For an input polynomial \(m\in {\mathcal R}\) of size \(\Vert {m}\Vert _\infty ^{\textsf {can}}\le p\), Algorithm 1 repeatedly performs the rescaling procedure after each of squaring step to maintain the size of message, thus the output of Algorithm 1 is an encryption of the scaled value \(p \cdot f(m/p) = m^{d}/p^{d-1}\). The following lemma explains the correctness of Algorithm 1 and gives the relative error of the output ciphertext.

Lemma 5

Let \((\mathbf {c}, \ell ,p,\beta _0\cdot p)\) be an encryption of \(m\in {\mathcal S}\) and d be a power-of-two integer. Then Algorithm 1 outputs a valid encryption \((\mathbf {c}_r, \ell -r, p,\beta _{d} \cdot p)\) of \(m^{d}/p^{d - 1}\) for some real number \(\beta _{d}\le d\cdot \beta _0+(d-1)\cdot \beta _{*}\).

Proof

We argue by induction on j. It is easy to see that \((\mathbf {c}_j, \ell -j, p,\beta _{2^j}\cdot p)\) is an encryption of \(m^{2^j}/p^{2^j-1}\) for some real number \(\beta _{2^j} \le 2\cdot \beta _{2^{j-1}} + \beta _{*}\). After r iterations, it produces an encryption \((\mathbf {c}_r, \ell -r, p,\beta _{2^r}\cdot p)\) of \(m^{2^r}/p^{2^r-1}\) for some \(\beta _{2^r}\) such that \(\beta _{2^r} \le 2^r\cdot \beta _0+(2^r-1)\cdot \beta _{*}\).  \(\square \)

Algorithm 1 can be extended to an algorithm which evaluates an arbitrary polynomial.

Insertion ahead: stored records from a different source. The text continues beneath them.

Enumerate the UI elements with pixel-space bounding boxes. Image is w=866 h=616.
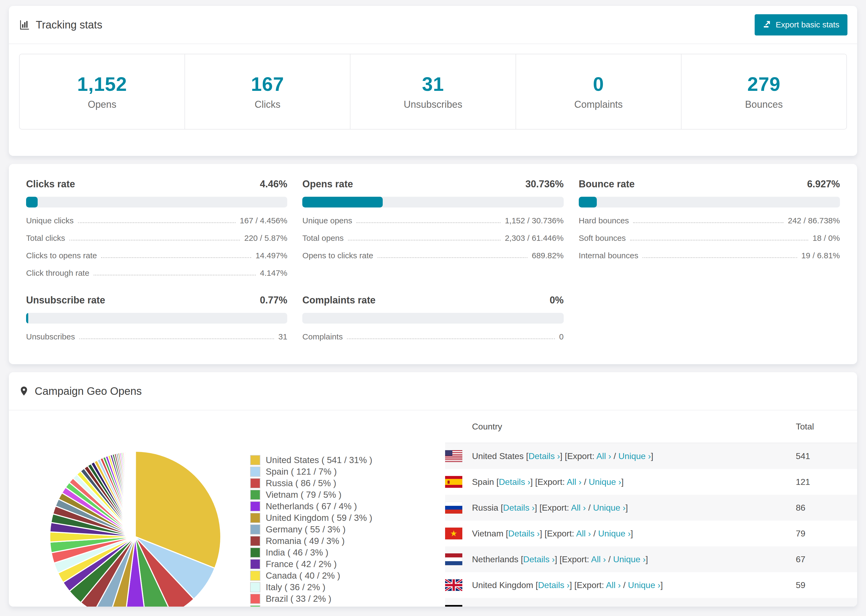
rate-title-row: Unsubscribe rate0.77% (26, 295, 287, 306)
export-all-link[interactable]: All › (571, 503, 586, 512)
page: { "accent": "#0089a3", "link_color": "#1… (0, 0, 866, 616)
details-link[interactable]: Details › (499, 477, 531, 487)
rate-detail-row: Total clicks220 / 5.87% (26, 234, 287, 242)
map-pin-icon (19, 385, 29, 397)
legend-swatch (250, 536, 260, 546)
legend-swatch (250, 594, 260, 604)
export-unique-link[interactable]: Unique › (602, 606, 635, 607)
stat-card: 279Bounces (682, 54, 846, 129)
rate-detail-row: Hard bounces242 / 86.738% (579, 216, 840, 225)
legend-swatch (250, 513, 260, 523)
export-button-label: Export basic stats (776, 20, 839, 29)
legend-item: South Africa ( 29 / 2% ) (250, 606, 372, 607)
total-column-header: Total (796, 422, 857, 432)
rate-detail-row: Internal bounces19 / 6.81% (579, 251, 840, 260)
details-link[interactable]: Details › (523, 555, 554, 564)
geo-pie-chart (44, 445, 227, 607)
rate-block: Complaints rate0%Complaints0 (302, 295, 564, 341)
country-name: Germany (472, 606, 507, 607)
table-row: United Kingdom [Details ›] [Export: All … (445, 572, 857, 598)
tracking-stats-card: Tracking stats Export basic stats 1,152O… (9, 6, 857, 156)
export-all-link[interactable]: All › (606, 580, 621, 590)
section-title: Campaign Geo Opens (35, 385, 142, 397)
country-cell: Vietnam [Details ›] [Export: All › / Uni… (472, 529, 796, 539)
export-unique-link[interactable]: Unique › (618, 451, 651, 461)
rate-detail-label: Internal bounces (579, 251, 638, 260)
legend-item: United Kingdom ( 59 / 3% ) (250, 513, 372, 522)
country-name: United States (472, 451, 524, 461)
country-cell: United Kingdom [Details ›] [Export: All … (472, 580, 796, 590)
us-flag-icon (445, 450, 462, 462)
stat-value: 279 (747, 73, 781, 95)
rate-detail-row: Unique opens1,152 / 30.736% (302, 216, 564, 225)
legend-swatch (250, 605, 260, 607)
export-unique-link[interactable]: Unique › (613, 555, 646, 564)
legend-swatch (250, 547, 260, 558)
legend-swatch (250, 467, 260, 477)
rate-detail-row: Complaints0 (302, 332, 564, 341)
us-canton (445, 450, 452, 456)
rates-grid: Clicks rate4.46%Unique clicks167 / 4.456… (9, 164, 857, 341)
rate-detail-value: 242 / 86.738% (788, 216, 840, 225)
legend-item: Vietnam ( 79 / 5% ) (250, 490, 372, 499)
rate-detail-label: Unsubscribes (26, 332, 75, 341)
dotted-leader (378, 257, 527, 258)
total-cell: 55 (796, 606, 857, 607)
export-unique-link[interactable]: Unique › (628, 580, 661, 590)
legend-item: Spain ( 121 / 7% ) (250, 467, 372, 476)
legend-item: Russia ( 86 / 5% ) (250, 479, 372, 487)
total-cell: 59 (796, 580, 857, 590)
rate-detail-row: Unique clicks167 / 4.456% (26, 216, 287, 225)
rate-detail-value: 0 (559, 332, 564, 341)
country-cell: Netherlands [Details ›] [Export: All › /… (472, 555, 796, 564)
rate-detail-label: Hard bounces (579, 216, 629, 225)
rate-block: Bounce rate6.927%Hard bounces242 / 86.73… (579, 178, 840, 277)
rate-detail-label: Opens to clicks rate (302, 251, 373, 260)
gb-flag-icon (445, 579, 462, 591)
stat-value: 167 (251, 73, 284, 95)
dotted-leader (78, 222, 236, 223)
legend-item: France ( 42 / 2% ) (250, 559, 372, 569)
dotted-leader (79, 338, 274, 339)
legend-item: India ( 46 / 3% ) (250, 548, 372, 557)
tracking-stats-header: Tracking stats Export basic stats (9, 6, 857, 44)
progress-fill (26, 197, 38, 207)
nl-flag-icon (445, 553, 462, 565)
stat-label: Opens (88, 99, 117, 110)
details-link[interactable]: Details › (538, 580, 569, 590)
dotted-leader (69, 240, 240, 240)
rate-value: 30.736% (526, 178, 564, 190)
vn-flag-icon: ★ (445, 528, 462, 539)
export-basic-stats-button[interactable]: Export basic stats (755, 14, 847, 36)
export-all-link[interactable]: All › (580, 606, 595, 607)
export-all-link[interactable]: All › (596, 451, 611, 461)
rate-detail-row: Opens to clicks rate689.82% (302, 251, 564, 260)
table-row: Germany [Details ›] [Export: All › / Uni… (445, 598, 857, 607)
stat-value: 0 (593, 73, 604, 95)
progress-fill (26, 313, 28, 324)
export-unique-link[interactable]: Unique › (589, 477, 621, 487)
legend-swatch (250, 501, 260, 511)
export-all-link[interactable]: All › (567, 477, 581, 487)
details-link[interactable]: Details › (508, 529, 540, 538)
total-cell: 121 (796, 477, 857, 487)
rate-detail-value: 31 (279, 332, 287, 341)
legend-swatch (250, 490, 260, 500)
campaign-geo-opens-card: Campaign Geo Opens United States ( 541 /… (9, 372, 857, 607)
export-all-link[interactable]: All › (576, 529, 591, 538)
legend-item: Italy ( 36 / 2% ) (250, 583, 372, 592)
rate-detail-row: Unsubscribes31 (26, 332, 287, 341)
geo-title-wrap: Campaign Geo Opens (19, 385, 142, 397)
export-unique-link[interactable]: Unique › (598, 529, 631, 538)
tracking-stats-title: Tracking stats (19, 19, 102, 31)
dotted-leader (94, 275, 255, 275)
export-unique-link[interactable]: Unique › (593, 503, 625, 512)
country-cell: Spain [Details ›] [Export: All › / Uniqu… (472, 477, 796, 487)
rate-value: 0% (550, 295, 564, 306)
vn-star: ★ (450, 530, 457, 537)
rate-title-row: Clicks rate4.46% (26, 178, 287, 190)
details-link[interactable]: Details › (529, 451, 560, 461)
details-link[interactable]: Details › (512, 606, 543, 607)
details-link[interactable]: Details › (503, 503, 535, 512)
export-all-link[interactable]: All › (591, 555, 606, 564)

Similar to the previous case, this extended algorithm outputs an encryption of the scaled value \(p\cdot f(m/p)=m^{d}/p^{d-1}\).

Lemma 6

Let \((\mathbf {c}, \ell ,p,B)\) be an encryption of \(m\in {\mathcal S}\) and let d be a positive integer. Then one can compute a valid encryption \((\mathbf {c}', \ell -\lceil {\log d}\rceil , p,\beta _d \cdot p)\) of \(m^d/p^{d-1}\) for some real number \(\beta _d \le d\cdot \beta _0+ (d-1)\cdot \beta _{*}\).

Lemma 7

(Polynomial). Let \(f(x)=\sum _{j=0}^da_jx^j\) be a nonzero polynomial of coefficients \(a_j\) in \({\mathcal R}\) and of degree d. Let \((\mathbf {c}, \ell , p, \beta _0\cdot p)\) be an encryption of \(m{\mathcal S}\). Then one can compute a valid encryption \((\mathbf {c}', \ell - \lceil {\log d}\rceil , M_f,\beta _d \cdot M_f)\) of \(p\cdot f(m/p)\) for \(M_f=p\cdot \sum _{j=0}^d\Vert {a_j}\Vert _\infty ^{\textsf {can}}\) and for some real number \(\beta _d \le d\cdot \beta _0+(d-1)\cdot \beta _{*}\).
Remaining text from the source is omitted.